OPINION:
As the Islamic State (ISIS) continues to wage war against the West, it has employed strategies aimed at targeting young Westerners to join the extremist militant group and help to strengthen it.
With approximately $2 billion in liquid assets at its disposal and an estimated daily revenue of $3 million, it is nowhere near short of capital and continue to use its resources to recruit worldwide.
Its professional recruitment videos attempt to glamorize the lifestyle of ISIS militants and promote the message that only in the Islamic State can you truly live properly as a Muslim.
In 2014, ISIS released multiple recruiting videos in English, highlighting some of the young Westerners who left their home countries to join the militant group and pleading for more people from the West to join.
The videos featured a 20-year-old British medical student and a young Canadian man, both of which left their lives in the West as teenagers to join ISIS and claim to be prospering in the Islamic State.
“Come to Jihad and feel the honor that we are feeling, feel the happiness that we are feeling,” an ISIS fighter exclaimed in the recruiting video.
It is a clear attempt to appeal to millennials who may be feeling lost in the hustle and bustle of the Western world and it seems to be working.

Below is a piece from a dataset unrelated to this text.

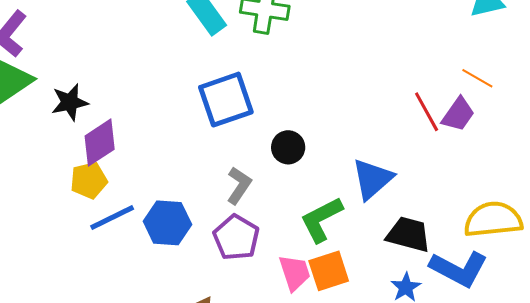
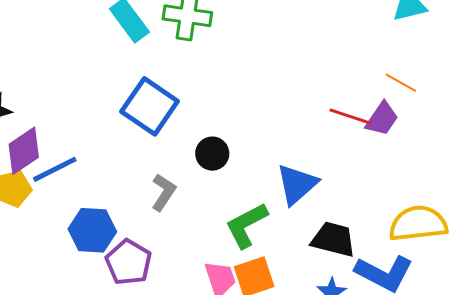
blue square: (226, 100) -> (150, 106), turned -36
red line: (427, 112) -> (350, 117), turned -42
blue line: (112, 217) -> (55, 169), moved
purple pentagon: (236, 237) -> (129, 262), moved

Repeatedly, young Westerners have viewed these videos and engaged with ISIS on social media, ultimately leading them to leave their lifestyles of freedom in the West to join the horrifically violent group, known for their rape of women and children, murder of Westerners, and violence against Christians and “non-believers.”
It is estimated that over 3,400 ISIS militants have moved from Western countries, including the United States, to fight for ISIS.
Most recently, a young newlywed couple was arrested in Mississippi for allegedly attempting to use honeymoon travel as a cover-up to leave the United States and join ISIS in Syria and a young New Jersey man was arrested for allegedly conspiring to provide support to the Islamic State.
While Western governments continue to monitor the flow of travel of ISIS recruits, it is not clear whether they will be able to reverse the trend and counteract the savvy recruiting techniques being used by ISIS to target millennials.
Madison Gesiotto is a staff editor for the Ohio State Journal of Criminal Law.